My name is Lyndsay May…. I’m a 37 year old mother of 3…. Bladen, Iris, and Svetlana.
It is hard for me to ask for help. I work hard, it’s just part of who I am. I can’t do that right now and for that reason…. I’m asking for help.
For over two years I’ve been struggling with what I have been calling “stomach pains”. This has been a hard two years… trying to act like I’m ok, trying not to complain. I’d been told it was diverticulitis causing me to feel this way and I accepted that as my diagnosis and tried to be more mindful of my diet…
So fast forward to the now. I’ve learned to live hiding how bad it really was.
Pain WAS my truth.
November 10, 2024 around midnight…I finally couldn’t do it anymore. I was taken to Hershey medical center.
i expected to get antibiotics and be sent home again…. and That didn’t happened. I quickly learned that a mass was growing in my colon… and I couldn’t leave until they removed it.
Friday 11/15 they operated, removing the mass/tumor whatever you want to call it… and some lymphnodes had to go too unfortunately.
I spent nearly two weeks in that hospital under the care of some really wonderful doctors and nurses . They were kind, thorough, concerned and Truly they saved my life.
I have stage 3 colon cancer. This is my new truth… but only for now.

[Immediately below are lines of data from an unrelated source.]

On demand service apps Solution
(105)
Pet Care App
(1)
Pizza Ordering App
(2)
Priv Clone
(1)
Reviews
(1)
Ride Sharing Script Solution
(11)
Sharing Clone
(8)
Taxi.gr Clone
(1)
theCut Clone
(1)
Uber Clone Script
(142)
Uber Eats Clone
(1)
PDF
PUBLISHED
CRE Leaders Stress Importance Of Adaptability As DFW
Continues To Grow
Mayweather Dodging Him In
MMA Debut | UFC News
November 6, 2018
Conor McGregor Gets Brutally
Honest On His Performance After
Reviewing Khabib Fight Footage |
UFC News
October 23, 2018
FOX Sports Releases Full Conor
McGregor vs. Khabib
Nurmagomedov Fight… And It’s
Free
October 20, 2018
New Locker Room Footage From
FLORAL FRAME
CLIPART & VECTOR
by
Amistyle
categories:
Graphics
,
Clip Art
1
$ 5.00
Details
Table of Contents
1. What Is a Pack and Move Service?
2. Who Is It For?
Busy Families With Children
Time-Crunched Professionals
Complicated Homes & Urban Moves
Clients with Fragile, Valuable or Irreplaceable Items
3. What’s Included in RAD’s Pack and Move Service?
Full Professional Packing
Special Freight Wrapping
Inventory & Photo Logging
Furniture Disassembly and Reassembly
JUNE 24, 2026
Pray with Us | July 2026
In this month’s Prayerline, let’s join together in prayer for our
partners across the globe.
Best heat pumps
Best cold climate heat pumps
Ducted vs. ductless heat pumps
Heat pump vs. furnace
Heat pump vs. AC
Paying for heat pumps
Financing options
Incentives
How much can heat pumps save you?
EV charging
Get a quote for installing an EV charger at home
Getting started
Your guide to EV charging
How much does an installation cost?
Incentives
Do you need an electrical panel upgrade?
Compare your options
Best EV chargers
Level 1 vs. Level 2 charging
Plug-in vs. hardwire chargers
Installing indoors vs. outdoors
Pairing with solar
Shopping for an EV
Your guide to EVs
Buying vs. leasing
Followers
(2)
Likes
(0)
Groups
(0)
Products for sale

I have a long road ahead of me.
I’m still recovering from surgery…. But chemo is my next journey which starts on December 16.
My mother has been kind enough to let me stay with her through my recovery.
I’m reaching out to my friends and my community for help. Anything is appreciated. And if all you can spare is good vibes…. Please send them my way too. I send my love and gratitude to anyone who takes the time to read this. And to the team at Hershey medical center…. I can never thank you enough for your kindness, your dedication, and everything in between…. Even the water ice 😂. (I was on a very strict diet while in there… I’m telling you, it’s the little things that mean the most)
again thank you for reading this.
-Peace and Love
💙 Lyndsay May
UPDATE: the first round of chemo was horrible… but hoping the days and treatments to come either get easier or I get tougher. Staying strong…. Thank you for caring. Sending love to all.